Sri Lankan economy to record an annual contraction of around 3.9 per cent in 2020: Sri Lankan Central Bank

In a presentation “Road Map 2021: Monetary and Financial Sector Policies for 2021 and Beyond”, Professor W D Lakshman, Governor, Central Bank of Sri Lanka has said that the Sri Lankan economy is expected to record an annual contraction of around 3.9 per cent. 

“The Central Bank is of the view that continued support through monetary and fiscal interventions is essential to provide adequate impetus to the economy amidst the challenging domestic and global macroeconomic conditions. Therefore, the Central Bank will continue the prevailing accommodative monetary policy stance in 2021 to ensure the envisaged recovery of economic activity. We would of course, be closely monitoring developments to avoid any strong demand-driven pressures on inflationary trends”, the presentation stated. 

“It is well known that the Sri Lankan economy has been operating well below its potential for the past several years, and the outbreak of COVID-19 exacerbated this condition. Growth-conducive policy measures introduced in 2020, we believe, would take a while to be effectively transmitted to the real economy. To catch up with the lost momentum and to sustainably realign itself with the envisaged high growth path the economy would need some time. Until the economy reaches its full potential, it is unlikely that there would be any notable domestic demand pressures, despite the large monetary expansion witnessed at present. The Central Bank will continue to remain vigilant but is confident that inflation will remain within the targeted range of 4-6 per cent over the medium-term”, the presentation mentioned. 

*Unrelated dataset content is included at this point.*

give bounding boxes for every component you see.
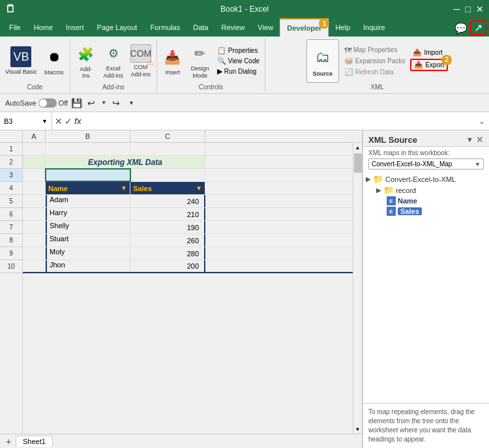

“The Central Bank and the Government will continue to pursue a coordinated approach in   steering   the   economy   through   these   challenging   times. The   successful implementation of the envisaged medium-term fiscal framework of the Government is imperative to achieve the needed fiscal space and to attain the targeted goal of a budget deficit of 4 percent of GDP by 2025.  This would be of immense use in the envisaged programme of sustained stable growth with price stability. Low inflation, by helping to sustain the low interest rate regime, would bring down funding costs to both the Government and the private sector. The Central Bank will work jointly with the Government to introduce and implement essential structural changes that are required to drive the economy along the envisaged growth path”, the Central Bank added.